Tutto è iniziato il 23 ottobre scorso, quando Dario Antonio Úsuga, meglio conosciuto come Otoniel, è stato arrestato. Si tratta del più importante e ricercato narcotrafficante della Colombia, a capo del “Clan del Golfo”, gruppo di narcos attivo nei dipartimenti di Córdoba, Antioquia e Chocò, nel Nord-Ovest del Paese. Per arrestare Úsuga sono stati impiegati più di 500 uomini delle forze armate colombiane tra esercito, polizia, aeronautica, intelligence, e fino a 22 elicotteri. Una maxi operazione portata a termine anche grazie alla sinergia con la Drug Enforcement Administration (DEA), l’agenzia federale antidroga statunitense che aveva messo una taglia di cinque milioni di dollari su Otoniel. A cinque mesi di distanza, una settimana fa, il presidente colombiano Ivan Duque ha annunciato che Úsuga sarebbe stato estradato negli Stati Uniti. In risposta a questo provvedimento, il “Clan del Golfo” ha proclamato uno “sciopero armato” vale a dire una serie di attentati e blocchi «di tutte le attività sociali, economiche, educative e culturali» in alcune zone della Colombia. In quattro giorni ci sono stati diversi atti violenti in ogni parte del Paese, con oltre 180 veicoli attaccati e sei morti.
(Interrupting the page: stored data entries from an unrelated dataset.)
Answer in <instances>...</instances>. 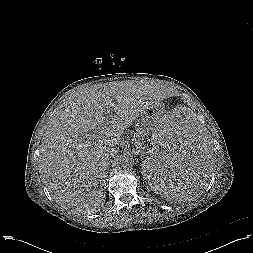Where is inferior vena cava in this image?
I'll list each match as a JSON object with an SVG mask.
<instances>
[{"mask_svg": "<svg viewBox=\"0 0 253 253\" xmlns=\"http://www.w3.org/2000/svg\"><path fill=\"white\" fill-rule=\"evenodd\" d=\"M115 149H116V147H115V146H112V147H111V150H110V151H108V153H107L106 159H108V158H109V156L113 154V152L115 151ZM109 152H110V153H109Z\"/></svg>", "mask_w": 253, "mask_h": 253, "instance_id": "602c4592", "label": "inferior vena cava"}]
</instances>
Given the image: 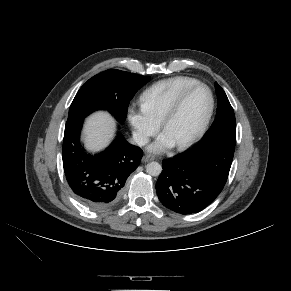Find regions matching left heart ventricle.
Returning a JSON list of instances; mask_svg holds the SVG:
<instances>
[{
    "mask_svg": "<svg viewBox=\"0 0 291 291\" xmlns=\"http://www.w3.org/2000/svg\"><path fill=\"white\" fill-rule=\"evenodd\" d=\"M210 104L209 94L204 88L192 91L176 115L167 124L166 133L175 145L190 138L202 123Z\"/></svg>",
    "mask_w": 291,
    "mask_h": 291,
    "instance_id": "obj_1",
    "label": "left heart ventricle"
}]
</instances>
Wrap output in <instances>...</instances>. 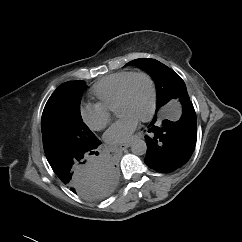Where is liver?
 Wrapping results in <instances>:
<instances>
[{"mask_svg":"<svg viewBox=\"0 0 242 242\" xmlns=\"http://www.w3.org/2000/svg\"><path fill=\"white\" fill-rule=\"evenodd\" d=\"M100 175L91 183L84 185L78 194L89 199H94V197L101 196L104 189L106 188L107 182L104 180H100Z\"/></svg>","mask_w":242,"mask_h":242,"instance_id":"1","label":"liver"}]
</instances>
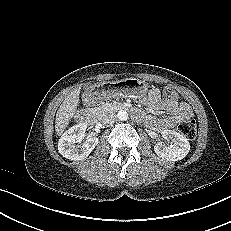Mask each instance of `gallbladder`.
I'll use <instances>...</instances> for the list:
<instances>
[{
	"instance_id": "bac80fb5",
	"label": "gallbladder",
	"mask_w": 231,
	"mask_h": 231,
	"mask_svg": "<svg viewBox=\"0 0 231 231\" xmlns=\"http://www.w3.org/2000/svg\"><path fill=\"white\" fill-rule=\"evenodd\" d=\"M92 86L91 85H86L84 86L85 93L91 91Z\"/></svg>"
}]
</instances>
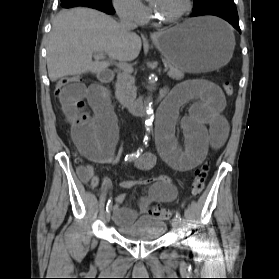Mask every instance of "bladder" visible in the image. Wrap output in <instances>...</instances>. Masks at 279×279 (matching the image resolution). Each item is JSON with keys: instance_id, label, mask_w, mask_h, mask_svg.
<instances>
[{"instance_id": "1", "label": "bladder", "mask_w": 279, "mask_h": 279, "mask_svg": "<svg viewBox=\"0 0 279 279\" xmlns=\"http://www.w3.org/2000/svg\"><path fill=\"white\" fill-rule=\"evenodd\" d=\"M167 230V224L151 216H141L129 225H118V234L132 242H153L159 240Z\"/></svg>"}]
</instances>
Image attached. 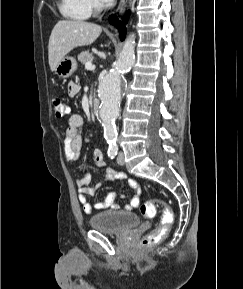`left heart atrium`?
Instances as JSON below:
<instances>
[{
    "label": "left heart atrium",
    "instance_id": "left-heart-atrium-1",
    "mask_svg": "<svg viewBox=\"0 0 243 289\" xmlns=\"http://www.w3.org/2000/svg\"><path fill=\"white\" fill-rule=\"evenodd\" d=\"M103 2H111V1H113V0H102Z\"/></svg>",
    "mask_w": 243,
    "mask_h": 289
}]
</instances>
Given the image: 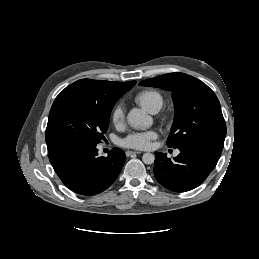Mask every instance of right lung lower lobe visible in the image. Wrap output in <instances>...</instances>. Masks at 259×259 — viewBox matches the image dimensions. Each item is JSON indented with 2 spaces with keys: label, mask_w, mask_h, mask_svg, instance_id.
<instances>
[{
  "label": "right lung lower lobe",
  "mask_w": 259,
  "mask_h": 259,
  "mask_svg": "<svg viewBox=\"0 0 259 259\" xmlns=\"http://www.w3.org/2000/svg\"><path fill=\"white\" fill-rule=\"evenodd\" d=\"M49 160L63 184L75 193L94 195L108 188L126 160L124 151L113 148L98 156L97 144L66 142L48 144Z\"/></svg>",
  "instance_id": "right-lung-lower-lobe-1"
}]
</instances>
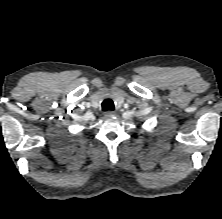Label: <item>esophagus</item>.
<instances>
[{"mask_svg":"<svg viewBox=\"0 0 222 219\" xmlns=\"http://www.w3.org/2000/svg\"><path fill=\"white\" fill-rule=\"evenodd\" d=\"M115 115V112L114 111H106L104 116L106 118H109V117H113Z\"/></svg>","mask_w":222,"mask_h":219,"instance_id":"1","label":"esophagus"}]
</instances>
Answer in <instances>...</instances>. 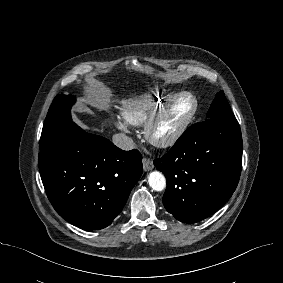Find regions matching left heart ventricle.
Returning a JSON list of instances; mask_svg holds the SVG:
<instances>
[{"label": "left heart ventricle", "instance_id": "left-heart-ventricle-1", "mask_svg": "<svg viewBox=\"0 0 283 283\" xmlns=\"http://www.w3.org/2000/svg\"><path fill=\"white\" fill-rule=\"evenodd\" d=\"M188 107L189 104L186 101H180L175 104L156 127V137L161 138L169 134L180 121V119L185 115Z\"/></svg>", "mask_w": 283, "mask_h": 283}]
</instances>
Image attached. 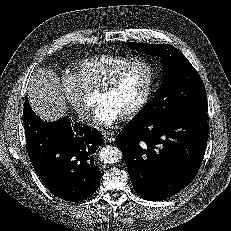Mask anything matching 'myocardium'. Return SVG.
Returning <instances> with one entry per match:
<instances>
[{
  "label": "myocardium",
  "mask_w": 231,
  "mask_h": 231,
  "mask_svg": "<svg viewBox=\"0 0 231 231\" xmlns=\"http://www.w3.org/2000/svg\"><path fill=\"white\" fill-rule=\"evenodd\" d=\"M140 65L145 66L149 71V75H150L149 85L142 99L129 112H127L125 115L121 117L124 120H130L136 117L149 103L152 95L154 94L156 90L157 80H158L157 72L154 66L147 60H143V59L133 60L132 62H130L123 68H121L119 71H117L115 74H113L98 89L99 90L98 98L100 95L108 94L112 92L118 86V84L121 82V80L127 74L129 70H131L132 68L136 66H140Z\"/></svg>",
  "instance_id": "obj_1"
}]
</instances>
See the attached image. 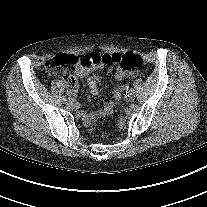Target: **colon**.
I'll return each mask as SVG.
<instances>
[{
  "label": "colon",
  "mask_w": 207,
  "mask_h": 207,
  "mask_svg": "<svg viewBox=\"0 0 207 207\" xmlns=\"http://www.w3.org/2000/svg\"><path fill=\"white\" fill-rule=\"evenodd\" d=\"M95 64H114L119 65L124 71H135L143 67L144 61L142 57L134 53L119 54H94L83 58L70 54H61L54 57L46 65L49 71H62L63 78L66 83L73 88L76 81V73L79 68L88 67ZM96 127L95 123L88 126V130L92 131Z\"/></svg>",
  "instance_id": "obj_1"
}]
</instances>
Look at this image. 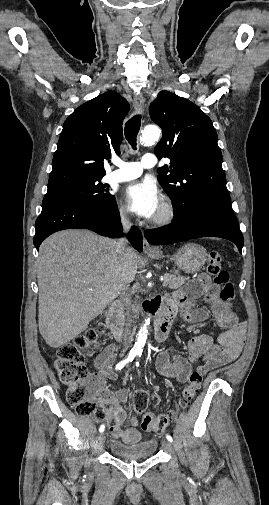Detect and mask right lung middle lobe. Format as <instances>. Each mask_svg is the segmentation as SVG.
I'll use <instances>...</instances> for the list:
<instances>
[{
	"label": "right lung middle lobe",
	"mask_w": 269,
	"mask_h": 505,
	"mask_svg": "<svg viewBox=\"0 0 269 505\" xmlns=\"http://www.w3.org/2000/svg\"><path fill=\"white\" fill-rule=\"evenodd\" d=\"M101 179L86 180L48 189L43 199V205L61 200H74L100 210L105 209L115 202V196L109 193V186L101 183Z\"/></svg>",
	"instance_id": "dd1d6c3e"
}]
</instances>
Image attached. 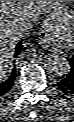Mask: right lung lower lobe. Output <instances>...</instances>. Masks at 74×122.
Returning <instances> with one entry per match:
<instances>
[{
  "mask_svg": "<svg viewBox=\"0 0 74 122\" xmlns=\"http://www.w3.org/2000/svg\"><path fill=\"white\" fill-rule=\"evenodd\" d=\"M22 51H23V45L22 41H20L15 48L14 57L16 58ZM15 78H16V69L13 68L11 75L8 78H6L5 80L2 79L0 80V96L10 90V88L14 84Z\"/></svg>",
  "mask_w": 74,
  "mask_h": 122,
  "instance_id": "98d812e1",
  "label": "right lung lower lobe"
}]
</instances>
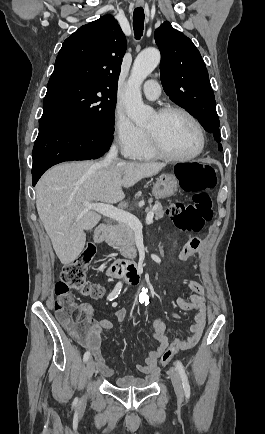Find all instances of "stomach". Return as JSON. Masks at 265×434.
Here are the masks:
<instances>
[{
	"label": "stomach",
	"mask_w": 265,
	"mask_h": 434,
	"mask_svg": "<svg viewBox=\"0 0 265 434\" xmlns=\"http://www.w3.org/2000/svg\"><path fill=\"white\" fill-rule=\"evenodd\" d=\"M177 188V178L173 174H162L156 184H154L152 194L155 198H170V196L175 194Z\"/></svg>",
	"instance_id": "obj_1"
}]
</instances>
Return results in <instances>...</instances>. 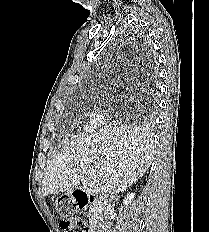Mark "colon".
Segmentation results:
<instances>
[{
  "label": "colon",
  "mask_w": 209,
  "mask_h": 232,
  "mask_svg": "<svg viewBox=\"0 0 209 232\" xmlns=\"http://www.w3.org/2000/svg\"><path fill=\"white\" fill-rule=\"evenodd\" d=\"M60 227L64 232H89L86 222L79 217L76 221H67V219L61 221Z\"/></svg>",
  "instance_id": "obj_1"
}]
</instances>
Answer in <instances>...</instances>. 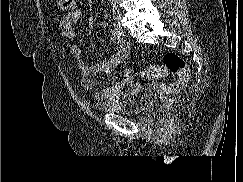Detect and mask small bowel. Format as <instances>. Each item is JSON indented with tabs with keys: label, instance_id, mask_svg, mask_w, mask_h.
Wrapping results in <instances>:
<instances>
[{
	"label": "small bowel",
	"instance_id": "1",
	"mask_svg": "<svg viewBox=\"0 0 243 182\" xmlns=\"http://www.w3.org/2000/svg\"><path fill=\"white\" fill-rule=\"evenodd\" d=\"M82 12L74 10L62 16L59 21V28L63 37L70 42V51L77 61V67L81 73V84L85 89H93L95 86L94 81L90 78L93 75L100 73H111L115 71L127 57L130 45L126 41L112 37V41L116 44L115 49L110 54V57L103 61L87 63L82 58L81 47L75 43L76 33L74 24L82 19ZM98 26L104 29L108 28V23L104 20L98 22ZM133 81V75L130 71H125L122 74V79L113 81L111 85L103 92L95 91L93 97L96 100H116L123 93H129L136 89Z\"/></svg>",
	"mask_w": 243,
	"mask_h": 182
}]
</instances>
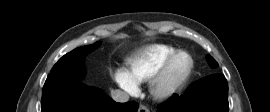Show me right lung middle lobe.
I'll list each match as a JSON object with an SVG mask.
<instances>
[{
	"instance_id": "1",
	"label": "right lung middle lobe",
	"mask_w": 270,
	"mask_h": 112,
	"mask_svg": "<svg viewBox=\"0 0 270 112\" xmlns=\"http://www.w3.org/2000/svg\"><path fill=\"white\" fill-rule=\"evenodd\" d=\"M99 45L100 42H96L93 45L79 47L61 57L53 66L46 82L57 84L67 80L75 82L83 78V59L86 54L92 52Z\"/></svg>"
}]
</instances>
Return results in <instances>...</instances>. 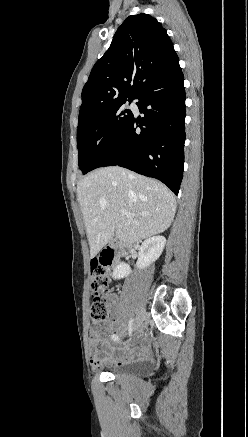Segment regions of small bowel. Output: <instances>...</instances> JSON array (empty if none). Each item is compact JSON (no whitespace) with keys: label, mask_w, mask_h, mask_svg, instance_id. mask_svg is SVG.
Segmentation results:
<instances>
[{"label":"small bowel","mask_w":248,"mask_h":437,"mask_svg":"<svg viewBox=\"0 0 248 437\" xmlns=\"http://www.w3.org/2000/svg\"><path fill=\"white\" fill-rule=\"evenodd\" d=\"M106 299L111 309L115 310L118 296L110 293ZM106 327L113 330L116 327L115 321L107 323ZM89 335L90 359L94 369H99L103 365L121 364L134 359L147 358L151 354L148 340L142 332L131 335L130 339L122 345L110 343L107 337L102 335L99 326L91 327Z\"/></svg>","instance_id":"1"}]
</instances>
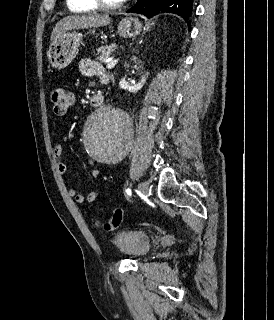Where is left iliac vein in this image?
<instances>
[{
	"label": "left iliac vein",
	"instance_id": "obj_1",
	"mask_svg": "<svg viewBox=\"0 0 274 320\" xmlns=\"http://www.w3.org/2000/svg\"><path fill=\"white\" fill-rule=\"evenodd\" d=\"M138 188H139V191L141 192V194L143 196H148L149 194V186L146 182H141L139 185H138Z\"/></svg>",
	"mask_w": 274,
	"mask_h": 320
}]
</instances>
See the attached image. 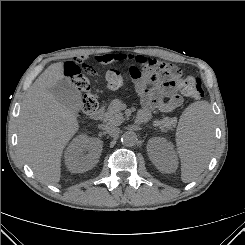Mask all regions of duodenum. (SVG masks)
Returning <instances> with one entry per match:
<instances>
[{"instance_id":"1","label":"duodenum","mask_w":245,"mask_h":245,"mask_svg":"<svg viewBox=\"0 0 245 245\" xmlns=\"http://www.w3.org/2000/svg\"><path fill=\"white\" fill-rule=\"evenodd\" d=\"M102 108H97L91 115L92 119L99 120L102 117Z\"/></svg>"}]
</instances>
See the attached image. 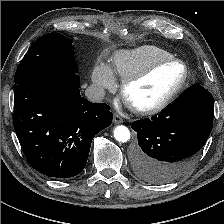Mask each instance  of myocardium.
<instances>
[{"instance_id":"f54148a6","label":"myocardium","mask_w":224,"mask_h":224,"mask_svg":"<svg viewBox=\"0 0 224 224\" xmlns=\"http://www.w3.org/2000/svg\"><path fill=\"white\" fill-rule=\"evenodd\" d=\"M170 63H178L183 68L182 79L173 88V90L165 98H163L160 102H158L157 104H155L153 106L139 107V106H136L135 104H133L129 97V88L133 84H135V83L145 79L149 75H151L158 68H160L164 65L170 64ZM188 79H189V69H188L187 65L182 60H180L178 58L169 57V58H165V59L156 60L153 63H151L150 65H148L147 67H145L144 69H142L141 71L126 77L123 80V83L121 86V93H122V96H123L125 102L129 105V107L132 110H134L135 112H137L141 115H152V114H156V113L162 111L163 109H165L166 107H168L173 102V100L180 94V92L184 89V87L186 86V84L188 82Z\"/></svg>"}]
</instances>
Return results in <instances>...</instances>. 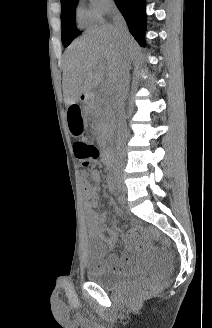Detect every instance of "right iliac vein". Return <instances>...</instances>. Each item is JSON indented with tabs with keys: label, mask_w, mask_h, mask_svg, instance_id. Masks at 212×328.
Segmentation results:
<instances>
[{
	"label": "right iliac vein",
	"mask_w": 212,
	"mask_h": 328,
	"mask_svg": "<svg viewBox=\"0 0 212 328\" xmlns=\"http://www.w3.org/2000/svg\"><path fill=\"white\" fill-rule=\"evenodd\" d=\"M122 190H123V192H125L126 191V188L125 187H122Z\"/></svg>",
	"instance_id": "obj_1"
}]
</instances>
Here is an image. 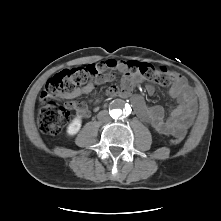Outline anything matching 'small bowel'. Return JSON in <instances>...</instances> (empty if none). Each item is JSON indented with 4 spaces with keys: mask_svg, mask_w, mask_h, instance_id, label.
<instances>
[{
    "mask_svg": "<svg viewBox=\"0 0 221 221\" xmlns=\"http://www.w3.org/2000/svg\"><path fill=\"white\" fill-rule=\"evenodd\" d=\"M110 70L122 72L120 86H113L119 90L117 95L125 98L130 97L138 117L148 124L157 134L179 135L183 137L193 122L196 111V98L185 80L178 78L168 90V95L176 101V106L170 111L169 116L165 118L164 109L159 105L149 106L144 98L138 94H133V88L138 81V77L128 70L126 61L109 59L97 66L98 78L95 82L87 83L73 91L62 95L64 99L69 100L66 103L67 108L76 111L82 117H88L90 111L84 103H77L74 99L91 93L97 86L111 82L113 75ZM148 94H153L155 89L152 85L146 87Z\"/></svg>",
    "mask_w": 221,
    "mask_h": 221,
    "instance_id": "small-bowel-1",
    "label": "small bowel"
}]
</instances>
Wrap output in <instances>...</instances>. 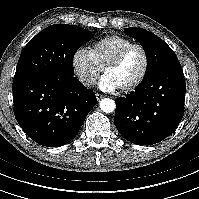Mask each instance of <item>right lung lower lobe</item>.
I'll list each match as a JSON object with an SVG mask.
<instances>
[{
	"instance_id": "right-lung-lower-lobe-1",
	"label": "right lung lower lobe",
	"mask_w": 199,
	"mask_h": 199,
	"mask_svg": "<svg viewBox=\"0 0 199 199\" xmlns=\"http://www.w3.org/2000/svg\"><path fill=\"white\" fill-rule=\"evenodd\" d=\"M15 118L35 142L57 147L70 142L97 104L76 77L35 74L13 80Z\"/></svg>"
}]
</instances>
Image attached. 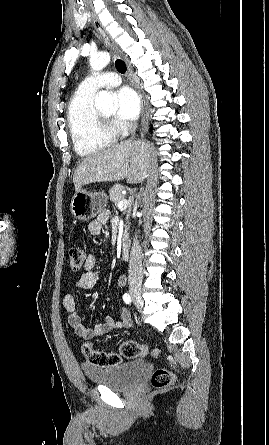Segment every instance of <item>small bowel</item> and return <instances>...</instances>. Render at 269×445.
Masks as SVG:
<instances>
[{"label": "small bowel", "mask_w": 269, "mask_h": 445, "mask_svg": "<svg viewBox=\"0 0 269 445\" xmlns=\"http://www.w3.org/2000/svg\"><path fill=\"white\" fill-rule=\"evenodd\" d=\"M108 213H102L97 219L93 220L89 224V232L93 235L101 233L104 224L108 220ZM97 264V257L94 254H90L86 257L83 271L80 277L72 284V288L75 290H91L93 289L99 280V274L95 270ZM127 278L125 276L118 277L116 281V288L121 289L125 287ZM63 306L67 312V321L70 327L75 333L86 339H92L96 336H101L108 333L111 330L127 328L131 325V317L127 308L121 307L119 311V318L113 319L111 317L105 318V320L95 325L94 327H87L77 310L76 300L74 293L68 291L63 296Z\"/></svg>", "instance_id": "1"}]
</instances>
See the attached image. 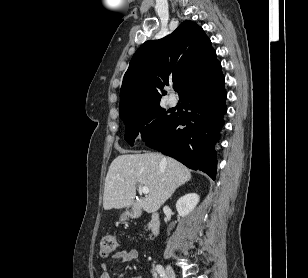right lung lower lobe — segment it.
I'll return each mask as SVG.
<instances>
[{
    "label": "right lung lower lobe",
    "mask_w": 308,
    "mask_h": 278,
    "mask_svg": "<svg viewBox=\"0 0 308 278\" xmlns=\"http://www.w3.org/2000/svg\"><path fill=\"white\" fill-rule=\"evenodd\" d=\"M224 76L187 92L181 99L184 118L174 115L171 122L147 145L171 156L191 169H200L213 180L216 174L215 143L226 112ZM179 125L186 126L183 129Z\"/></svg>",
    "instance_id": "right-lung-lower-lobe-1"
}]
</instances>
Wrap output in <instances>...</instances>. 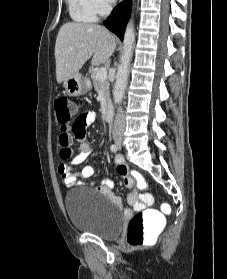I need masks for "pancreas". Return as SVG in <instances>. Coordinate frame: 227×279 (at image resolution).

Il dipartimento di Còrdoba, in particolare, è una delle zone più a rischio dell’intera Colombia. Motivo per cui l’Independiente ha deciso di non presentarsi nella partita contro i Jaguares: in un comunicato ufficiale, il club ha scritto che «El Equipo del Pueblo informa che, dopo aver valutato la situazione sociale e dell’ordine pubblico nel dipartimento di Córdoba, ha preso la decisione istituzionale di non recarsi nella città di Montería. Purtroppo, la situazione che il Paese sta vivendo è di dominio pubblico e soprattutto nelle aree in cui dovremmo andare a giocare. Abbiamo comunicato con i responsabili delle questioni logistiche che questi viaggi richiedono e non può essere garantita la sicurezza della delegazione. Le compagnie di trasporto hanno cessato le attività in quanto hanno subito gravi attacchi ai loro veicoli. Capiamo e siamo solidali con il Paese, in particolare con gli abitanti di Córdoba e Montería per la situazione che stanno vivendo. La vita e l’integrità delle persone saranno sempre più importanti di una partita di calcio».

La situazione nel Paese mette in pericolo il futuro prossimo dello stesso campionato colombiano. Il rischio è quello di tornare ai tempi del Narcofútbol a cavallo tra gli anni Ottanta e Novanta, quando il calcio era diventato un campo di battaglia per i cartelli della droga che, in pratica, gestivano il Paese, e che ovviamente si facevano la guerra tra loro. Uno degli episodi più emblematici è avvenuto nel 1989, all’apice dello scontro tra Pablo Escobar e i trafficanti di Cali: l’arbitro Alvaro Ortega fu ucciso dai sicari di Escobar per aver annullato un gol al novantesimo all’Independiente Medellin, impegnato in una partita contro l’America Cali. Jesus Dìaz, amico personale dell’arbitro, raccontò così cosa avvenne quel giorno: «Io e Alvaro stavamo andando a piedi al ristorante dopo la partita quando sentimmo un forte stridore di pneumatici, guardammo verso la macchina e vedemmo le pistole. Ortega aveva già capito e aveva cominciato a correre ma fu colpito a una gamba. Il sicario scese tranquillamente dall’auto e gli sparò altri nove colpi».